Using -XX:+UseParNewGC -XX:ParallelGCThreads=7 -d64
Why does the fresh install Version show up 1.921/9000?
All the others upgrades where 9388.
Did a heapdump and found the file.
http://45.77.100.168/heapdumps.tar.gz [^] 116304045 Bytes
I will try the other peer after upgrade today sometime.
The screen shot is of JVisualM Screenshot from 2017-10-01 09-11-37.png.tar.gz

(0001475)
smokingwheels   
2017-10-01 12:04   
(edited on: 2017-10-01 12:06)
I enabled the jsresort and it crashed my peer.
I did an emergency restore of /DATA/index/*.* to another newfolder of a yacy server because of disk performance issues in the particular folder I was using.
I tested with dd if=/dev/zero of=/mnt/md0/test bs=512k count=20
and had over 600 MB/s an hot upgrade with yacy stopped I was getting lessthan 1 MB/s transfer.
I modified Grub. EDIT: to solve this, either remove enough RAM, or add “mem=8G” as kernel boot parameter (e.g. in /etc/default/grub on Ubuntu — don’t forget to run update-grub !) https://fhackts.wordpress.com/2014/03/10/very-slow-disk-write-performance-linux/ [^] I have no idea really but there is a hs_err_pid24830.log in the old yacy folder. #ShiftDel

(0001476)
smokingwheels   
2017-10-02 02:00   
I am running a trial Polipo Proxy DNS cache server to see if that helps.

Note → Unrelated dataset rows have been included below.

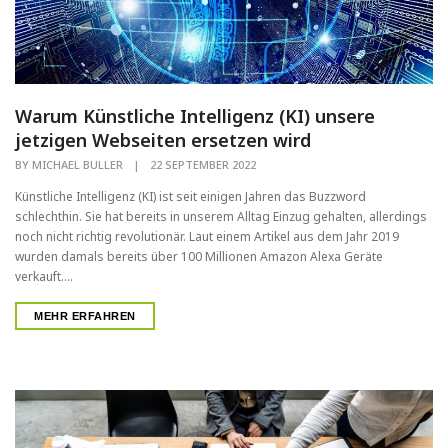
Warum Künstliche Intelligenz (KI) unsere
jetzigen Webseiten ersetzen wird
BY
MICHAEL BULLER
|
22 SEPTEMBER 2022
Künstliche Intelligenz (KI) ist seit einigen Jahren das Buzzword
schlechthin. Sie hat bereits in unserem Alltag Einzug gehalten, allerdings
noch nicht richtig revolutionär. Laut einem Artikel aus dem Jahr 2019
wurden damals bereits über 100 Millionen Amazon Alexa Geräte
verkauft....
MEHR ERFAHREN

I ran DNS Benchmark for https://www.grc.com/dns/benchmark.htm [^] with Playonlinux and rebuilt the custom resolvers list this may help.
(0001479)
smokingwheels   
2017-10-03 15:38   
Postprocessing Progress
busy:collecting 8087 documents from the collection for harvestkey null, partitioned by responsetime_i
http://45.77.100.168/heapdumps2.tar.gz [^]
http://45.77.100.168/heapdumps3.tar.gz [^]
http://45.77.100.168/heapdumps4.tar.gz [^]
http://45.77.100.168/heapdumps5.tar.gz [^]
http://45.77.100.168/heapdumps6.tar.gz [^]
Something about long string.
I removed some html files later on.
(0001481)
luc   
2017-10-05 10:07   
Hi smokingwheels, quite much data to analyze here :)

In the log files you provide in yacylogs30am.tar.gz, apart the traced OutOfMemory error, there is an interesting recurrent exception :

org.eclipse.jetty.server.AbstractConnector
java.nio.channels.ClosedSelectorException
    at sun.nio.ch.SelectorImpl.keys(SelectorImpl.java:68)
    at org.eclipse.jetty.io.ManagedSelector.size(ManagedSelector.java:104)
        ...

There is maybe something to dig here. And this kind of error seems to be mentioned in some other projects using Jetty as a webserver...
(0001482)
smokingwheels   
2017-10-05 14:37   
(edited on: 2017-10-05 14:40)
Hi Luc,
Dont worry to much I think my file system was set too high (775).
My Limit Crawler sits at 0 now.

Fixed now but thats the sort of thing that can happen if you leave the door open now days.

If you could run the jetty server thread in a controlled background process that may help. Sort of like a silent 503 but keep the caller online.